The Peel Trident, which was offered to an incredulous public in 1966, is another of those ill-conceived vehicles that the manufacturer really should have thought twice about.
It was advertised as 'almost as cheap as walking' and that was really it's only good point. The manufacturers claim that it would seat two people occasionally; since the single seat was just 31 inches long it would have been cosy at best, but more likely highly cramped. The bodywork was made out of glass fibre; the protection it offered to the occupant, or crushed up occupants, was minimal.
The vehicle is possibly the tiniest car which has ever been made, which suggests that it certainly wasn't built with safety as a priority. The engine, a massive 50 cc DKW two stroke, produced 4.2 brake horsepower, as well as noxious fumes from the oil that had to be mixed with the petrol. Top speed was just 28 mph, which considering the fragility of this conveyance was far too fast.
The list of safety features was very short. The fact is it didn't have any. There was no seatbelt but then it would have been a waste of time to fit one anyway because there was nothing solid to fit it to. Airbags? No, not enough room. A padded interior? This car was already far too tiny for most average sized people without reducing the available space in the cockpit even further. side impact protection? In a collision with anything more solid than a feather pillow the Trident would have come off second best.
No one ever seems to have got round to testing the steering and roadholding but such a lightweight car as this must've given a very interesting ride over a bumpy surface , or when the wind blew.
Perhaps the most ludicrous design feature, however, was the glass dome on top of it. It certainly gave good visibility if the occupants wanted to look at the sky but it would also ensure that on a hot sunny day the interior would turn into a Turkish bath.
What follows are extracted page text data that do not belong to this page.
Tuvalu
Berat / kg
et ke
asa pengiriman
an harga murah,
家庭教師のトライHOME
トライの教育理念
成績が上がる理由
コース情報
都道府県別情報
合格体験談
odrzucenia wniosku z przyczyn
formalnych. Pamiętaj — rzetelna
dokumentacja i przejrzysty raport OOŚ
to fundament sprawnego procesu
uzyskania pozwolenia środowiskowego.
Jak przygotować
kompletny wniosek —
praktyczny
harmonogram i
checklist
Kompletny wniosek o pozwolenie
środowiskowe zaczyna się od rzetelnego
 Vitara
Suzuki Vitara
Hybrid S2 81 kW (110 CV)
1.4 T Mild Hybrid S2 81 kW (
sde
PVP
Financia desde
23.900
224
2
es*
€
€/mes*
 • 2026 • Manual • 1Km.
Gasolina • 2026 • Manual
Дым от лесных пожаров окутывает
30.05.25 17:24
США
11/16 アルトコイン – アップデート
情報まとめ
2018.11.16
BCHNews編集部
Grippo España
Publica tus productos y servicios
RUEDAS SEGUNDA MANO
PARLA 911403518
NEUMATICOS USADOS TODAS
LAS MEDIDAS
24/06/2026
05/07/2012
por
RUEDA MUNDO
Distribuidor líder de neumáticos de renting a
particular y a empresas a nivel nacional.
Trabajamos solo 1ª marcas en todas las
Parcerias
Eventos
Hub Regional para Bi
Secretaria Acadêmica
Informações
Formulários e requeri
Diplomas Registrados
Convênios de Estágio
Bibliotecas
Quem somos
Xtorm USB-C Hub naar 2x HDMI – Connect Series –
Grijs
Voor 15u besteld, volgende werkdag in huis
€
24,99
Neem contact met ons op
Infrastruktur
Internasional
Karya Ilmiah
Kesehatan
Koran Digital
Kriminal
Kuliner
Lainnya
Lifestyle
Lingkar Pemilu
Was it fitted with air conditioning? What do you think?
The risk of being fried by the sun faded into irrelevance however compared to the danger of being decapitated by flying glass if the contraption was involved in an accident or, heaven forbid, turned over. Time Magazine listed it as one of the 50 worst cars ever made which is surprising since some would call it the worst ever full stop. It is little surprise that as few as 45 of these amazing flying saucer impersonators were ever sold, and the Peel engineering company was quietly dissolved in 1974.